The Good Samaritan (Luke 10:25-37)

This weekend was my church's weekend away and I got to give one of the four talks. In the session before this talk, I also ran a quick workshop/inductive study on the text trying to get people to focus on the structure, the main point and application of the passage and if they had any other questions. This kinda primed everyone before the talk to already be wresting with the text. Below is mostly what I said


This morning we saw the importance of mission and our commitment to it. This is something we must be on about, but there is more to the Christian life, that was only one rock of discipleship. In the next three talks, they will be on about our relationships[1]. We are to look to others to help, we are to look to Jesus for instruction and we are to look to God trusting Him in prayer.

This story today mentioned the two-fold love that is towards God and neighbour, and I think this story kicks off a two-part series on what this means. We will see in the next two talks a focus on loving God and neighbour. This talk it is about love towards our neighbour.

What Must I Do To Inherit Eternal Life?

This whole discussion and Samaritan story that follows comes from an initial question, “What must I do to inherit eternal life?” on the face of it, this is a great question, a fundamental question that seeks to answer a whole bunch of existential angst. Jesus is asked the same question later in Luke 18[:18]. I think lots of people have this question today - like they did with Jesus back then. People are searching. Do you know people around you who are uncertain about life after death? Many people don’t know what’s out there. There are those who are acting out in blind faith that when you euthanised someone they go to a better place. They don’t know that for sure. There are people out there who are taking a bet with their life that there is nothing after this one, but they don’t know.

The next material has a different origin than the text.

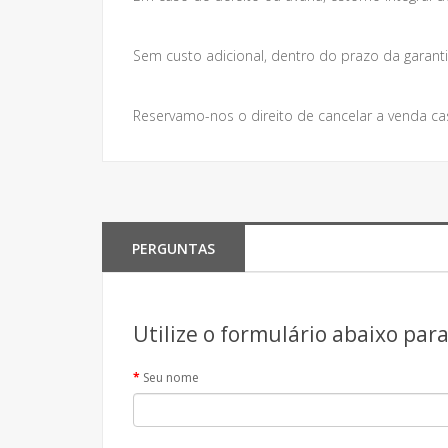
Sem custo adicional, dentro do prazo da garanti
Reservamo-nos o direito de cancelar a venda ca
PERGUNTAS
Utilize o formulário abaixo par
Seu nome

Christians on the other hand know there is life after death, Jesus in particular knows all about this, and our hope rests in His teaching and experience of life after death. But do you note how Jesus answers this question? This might be because Jesus can read tone, as v25 says, the question was to test Jesus. This guy wants to see if Jesus knows what he knows, is Jesus right? Does He agree with him?

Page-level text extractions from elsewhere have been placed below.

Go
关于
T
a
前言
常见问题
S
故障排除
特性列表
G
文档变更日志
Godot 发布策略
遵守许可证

So Jesus engages by asking another question asking “what do you think?”. This is to a lawyer, someone who could read and study the old texts, surely he already has an idea on how to get eternal life. And he comes up with an answer, he says:
Love the Lord your God with all your heart and with all your soul and with all your strength and with all your mind and to also love your neighbour as yourself. (v27)
Now, this is a good answer, and a biblical one too. In Mark 12[:30-31] Jesus would use this text to answer "what is the greatest commandment?". The first half about loving God comes from Deuteronomy 6:5. This was probably pretty familiar as it was recited twice a day by devoted Jews[2].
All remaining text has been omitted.